MUGHAL entity ratings affirmed at ‘A+’ for long-term

26-Jan-2026


MettisGlobal


January 26, 2026 (MLN): Mughal Iron & Steel Industries Limited (PSX: MUGHAL) has retained its long-term and short-term entity ratings at ‘A+’ and ‘A1’, respectively, which reflects the company’s strong liquidity position and sound credit quality.

The outlook on the ratings remains stable, indicating expectations of continued resilience despite potential economic fluctuations.

The rating action was reaffirmed by VIS Credit Rating Company Limited, which cited MUGHAL’s adequate protection factors, strong likelihood of timely repayment of short-term obligations, and consistent operating performance.

The previous rating review was conducted in November 2024.

Incorporated in Pakistan in 2010, MUGHAL operates across both ferrous and non-ferrous segments, with a primary focus on the manufacturing and sale of mild steel products.
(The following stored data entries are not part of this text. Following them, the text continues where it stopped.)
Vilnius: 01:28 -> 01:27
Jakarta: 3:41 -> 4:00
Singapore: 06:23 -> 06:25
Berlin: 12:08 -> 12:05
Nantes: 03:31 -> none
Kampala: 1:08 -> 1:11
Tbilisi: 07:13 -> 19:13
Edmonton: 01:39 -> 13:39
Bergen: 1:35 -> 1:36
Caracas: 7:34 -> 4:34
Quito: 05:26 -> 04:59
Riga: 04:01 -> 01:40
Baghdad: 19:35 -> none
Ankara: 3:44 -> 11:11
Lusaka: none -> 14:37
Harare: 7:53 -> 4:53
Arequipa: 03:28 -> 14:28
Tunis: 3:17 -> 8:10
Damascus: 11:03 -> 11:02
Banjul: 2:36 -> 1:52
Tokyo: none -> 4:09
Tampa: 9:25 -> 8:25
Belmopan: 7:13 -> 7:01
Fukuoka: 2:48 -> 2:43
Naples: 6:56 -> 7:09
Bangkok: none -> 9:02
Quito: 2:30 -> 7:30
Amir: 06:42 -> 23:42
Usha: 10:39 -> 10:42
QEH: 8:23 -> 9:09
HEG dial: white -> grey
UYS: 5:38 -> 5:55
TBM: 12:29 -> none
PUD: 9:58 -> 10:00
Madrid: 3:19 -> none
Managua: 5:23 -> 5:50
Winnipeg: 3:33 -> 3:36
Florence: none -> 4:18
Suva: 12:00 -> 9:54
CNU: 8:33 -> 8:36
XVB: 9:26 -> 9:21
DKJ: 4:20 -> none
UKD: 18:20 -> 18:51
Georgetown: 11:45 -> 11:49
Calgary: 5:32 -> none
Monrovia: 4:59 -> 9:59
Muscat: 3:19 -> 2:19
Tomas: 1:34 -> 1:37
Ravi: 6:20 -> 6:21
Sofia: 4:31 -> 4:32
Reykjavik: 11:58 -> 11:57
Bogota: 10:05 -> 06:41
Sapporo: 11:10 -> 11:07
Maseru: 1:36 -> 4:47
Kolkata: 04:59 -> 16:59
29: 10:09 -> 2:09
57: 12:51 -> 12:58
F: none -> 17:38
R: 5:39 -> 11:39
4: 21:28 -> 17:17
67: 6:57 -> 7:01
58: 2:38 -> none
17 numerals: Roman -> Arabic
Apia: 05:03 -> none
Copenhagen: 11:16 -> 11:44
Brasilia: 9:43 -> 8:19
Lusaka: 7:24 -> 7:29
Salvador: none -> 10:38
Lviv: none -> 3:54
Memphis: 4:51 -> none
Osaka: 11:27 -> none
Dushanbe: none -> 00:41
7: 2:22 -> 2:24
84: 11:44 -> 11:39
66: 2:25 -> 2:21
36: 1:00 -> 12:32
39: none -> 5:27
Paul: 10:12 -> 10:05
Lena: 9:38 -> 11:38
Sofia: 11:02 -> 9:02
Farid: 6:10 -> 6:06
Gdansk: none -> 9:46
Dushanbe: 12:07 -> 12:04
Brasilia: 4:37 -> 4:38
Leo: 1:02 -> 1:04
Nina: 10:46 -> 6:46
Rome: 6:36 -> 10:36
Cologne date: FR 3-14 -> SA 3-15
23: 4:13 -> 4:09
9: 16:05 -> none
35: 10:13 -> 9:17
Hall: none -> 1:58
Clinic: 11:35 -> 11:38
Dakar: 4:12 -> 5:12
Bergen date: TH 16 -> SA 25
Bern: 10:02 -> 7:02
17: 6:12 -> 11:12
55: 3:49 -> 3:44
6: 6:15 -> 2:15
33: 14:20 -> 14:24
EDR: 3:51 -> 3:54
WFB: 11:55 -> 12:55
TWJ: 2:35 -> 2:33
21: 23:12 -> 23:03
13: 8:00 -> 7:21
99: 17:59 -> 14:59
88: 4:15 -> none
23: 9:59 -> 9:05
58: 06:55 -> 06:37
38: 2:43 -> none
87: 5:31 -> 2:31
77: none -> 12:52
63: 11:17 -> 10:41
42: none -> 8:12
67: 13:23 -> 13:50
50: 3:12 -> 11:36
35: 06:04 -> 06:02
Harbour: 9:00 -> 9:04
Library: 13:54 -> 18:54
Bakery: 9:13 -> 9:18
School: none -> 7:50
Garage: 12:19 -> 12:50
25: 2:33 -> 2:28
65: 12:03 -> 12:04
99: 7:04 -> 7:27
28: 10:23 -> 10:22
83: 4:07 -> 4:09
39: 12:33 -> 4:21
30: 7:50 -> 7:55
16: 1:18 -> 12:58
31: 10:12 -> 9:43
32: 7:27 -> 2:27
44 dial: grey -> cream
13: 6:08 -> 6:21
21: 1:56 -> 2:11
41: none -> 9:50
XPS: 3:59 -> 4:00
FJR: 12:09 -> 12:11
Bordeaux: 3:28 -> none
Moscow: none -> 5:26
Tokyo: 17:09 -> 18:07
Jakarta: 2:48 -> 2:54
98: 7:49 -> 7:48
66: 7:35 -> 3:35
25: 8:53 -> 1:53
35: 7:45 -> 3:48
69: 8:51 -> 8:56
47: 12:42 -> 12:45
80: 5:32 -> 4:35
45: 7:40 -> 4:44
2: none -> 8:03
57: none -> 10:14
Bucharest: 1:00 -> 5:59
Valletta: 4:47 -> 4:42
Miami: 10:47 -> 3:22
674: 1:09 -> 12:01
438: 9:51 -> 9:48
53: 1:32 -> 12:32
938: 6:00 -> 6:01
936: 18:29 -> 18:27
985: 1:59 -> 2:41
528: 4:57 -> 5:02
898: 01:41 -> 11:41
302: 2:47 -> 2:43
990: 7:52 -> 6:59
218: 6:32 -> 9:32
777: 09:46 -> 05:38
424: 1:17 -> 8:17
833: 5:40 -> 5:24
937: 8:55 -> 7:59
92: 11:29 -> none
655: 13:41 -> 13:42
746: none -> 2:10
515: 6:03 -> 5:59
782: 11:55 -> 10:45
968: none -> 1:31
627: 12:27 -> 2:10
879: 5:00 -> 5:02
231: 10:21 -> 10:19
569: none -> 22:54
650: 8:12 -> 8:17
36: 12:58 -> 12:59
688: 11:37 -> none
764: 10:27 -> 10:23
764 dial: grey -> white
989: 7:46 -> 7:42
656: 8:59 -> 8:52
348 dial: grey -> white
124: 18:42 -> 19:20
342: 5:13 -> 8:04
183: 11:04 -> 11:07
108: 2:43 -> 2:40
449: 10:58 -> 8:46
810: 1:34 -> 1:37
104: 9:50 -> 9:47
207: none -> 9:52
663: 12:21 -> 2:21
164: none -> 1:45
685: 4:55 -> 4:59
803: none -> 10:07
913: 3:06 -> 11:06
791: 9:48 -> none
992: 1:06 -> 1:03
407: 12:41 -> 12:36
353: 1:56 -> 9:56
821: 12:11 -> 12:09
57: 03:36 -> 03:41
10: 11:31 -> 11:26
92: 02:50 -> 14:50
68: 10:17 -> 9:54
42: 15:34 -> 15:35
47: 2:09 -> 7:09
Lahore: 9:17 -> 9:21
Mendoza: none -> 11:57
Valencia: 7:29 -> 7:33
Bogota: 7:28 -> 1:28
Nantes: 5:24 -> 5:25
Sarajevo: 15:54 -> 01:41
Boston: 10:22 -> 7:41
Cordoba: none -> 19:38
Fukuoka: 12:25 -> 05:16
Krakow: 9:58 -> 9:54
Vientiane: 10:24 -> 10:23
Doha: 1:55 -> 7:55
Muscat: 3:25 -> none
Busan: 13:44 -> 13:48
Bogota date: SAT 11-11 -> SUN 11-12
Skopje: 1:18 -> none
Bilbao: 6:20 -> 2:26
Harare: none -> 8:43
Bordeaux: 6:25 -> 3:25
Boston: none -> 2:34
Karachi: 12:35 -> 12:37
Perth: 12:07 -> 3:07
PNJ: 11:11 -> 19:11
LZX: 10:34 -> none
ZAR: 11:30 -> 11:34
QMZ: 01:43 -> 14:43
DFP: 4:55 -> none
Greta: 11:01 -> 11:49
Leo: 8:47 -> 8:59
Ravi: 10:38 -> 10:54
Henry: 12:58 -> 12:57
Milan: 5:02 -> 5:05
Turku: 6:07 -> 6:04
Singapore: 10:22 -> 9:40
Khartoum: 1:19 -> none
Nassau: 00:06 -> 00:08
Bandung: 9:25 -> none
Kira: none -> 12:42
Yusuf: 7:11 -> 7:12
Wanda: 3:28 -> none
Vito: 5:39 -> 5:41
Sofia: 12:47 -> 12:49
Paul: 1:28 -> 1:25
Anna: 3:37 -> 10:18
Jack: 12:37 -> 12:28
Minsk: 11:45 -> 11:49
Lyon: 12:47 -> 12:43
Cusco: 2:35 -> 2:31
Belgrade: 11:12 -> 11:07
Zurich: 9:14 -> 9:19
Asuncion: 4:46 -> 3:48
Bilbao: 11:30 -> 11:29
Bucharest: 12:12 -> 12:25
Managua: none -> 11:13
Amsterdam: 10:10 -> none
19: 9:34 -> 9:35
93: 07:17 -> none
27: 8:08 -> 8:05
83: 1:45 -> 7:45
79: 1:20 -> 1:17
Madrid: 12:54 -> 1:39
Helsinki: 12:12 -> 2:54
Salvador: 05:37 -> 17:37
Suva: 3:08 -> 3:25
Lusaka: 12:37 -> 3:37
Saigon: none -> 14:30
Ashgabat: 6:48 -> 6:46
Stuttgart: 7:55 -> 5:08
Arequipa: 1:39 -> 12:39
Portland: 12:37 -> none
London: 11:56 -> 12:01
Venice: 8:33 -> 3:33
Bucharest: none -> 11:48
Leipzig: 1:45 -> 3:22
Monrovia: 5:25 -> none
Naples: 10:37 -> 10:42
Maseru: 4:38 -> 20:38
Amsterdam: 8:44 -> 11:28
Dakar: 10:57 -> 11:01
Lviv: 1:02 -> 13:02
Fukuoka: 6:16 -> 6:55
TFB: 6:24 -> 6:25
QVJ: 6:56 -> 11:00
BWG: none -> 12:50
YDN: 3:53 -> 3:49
The company’s manufacturing and warehousing facilities are located on Sheikhupura Road, Lahore, while its sales operations are based in Badami Bagh.

MUGHAL’s sole investment subsidiary, Mughal Energy Limited, is nearing completion of a 36.50 MW hybrid captive power plant aimed at supplying electricity to the company’s operations.

The ratings reflect MUGHAL’s established position in Pakistan’s steel sector, supported by a diversified product portfolio, integrated operations, and long-standing relationships in both domestic and export markets.

Ongoing investments in captive and sustainable energy initiatives are expected to lower power costs and support margins over the medium term.

However, the company remains exposed to business risks stemming from demand cyclicality, competitive pressures, and volatility in raw material prices.

VIS noted that MUGHAL’s market position, improving coverage indicators, adequate liquidity, and strengthening capital structure provide support to the current ratings.

Key sensitivities include the company’s ability to sustain margin improvement, efficiently manage working capital, and maintain liquidity and coverage metrics at current levels.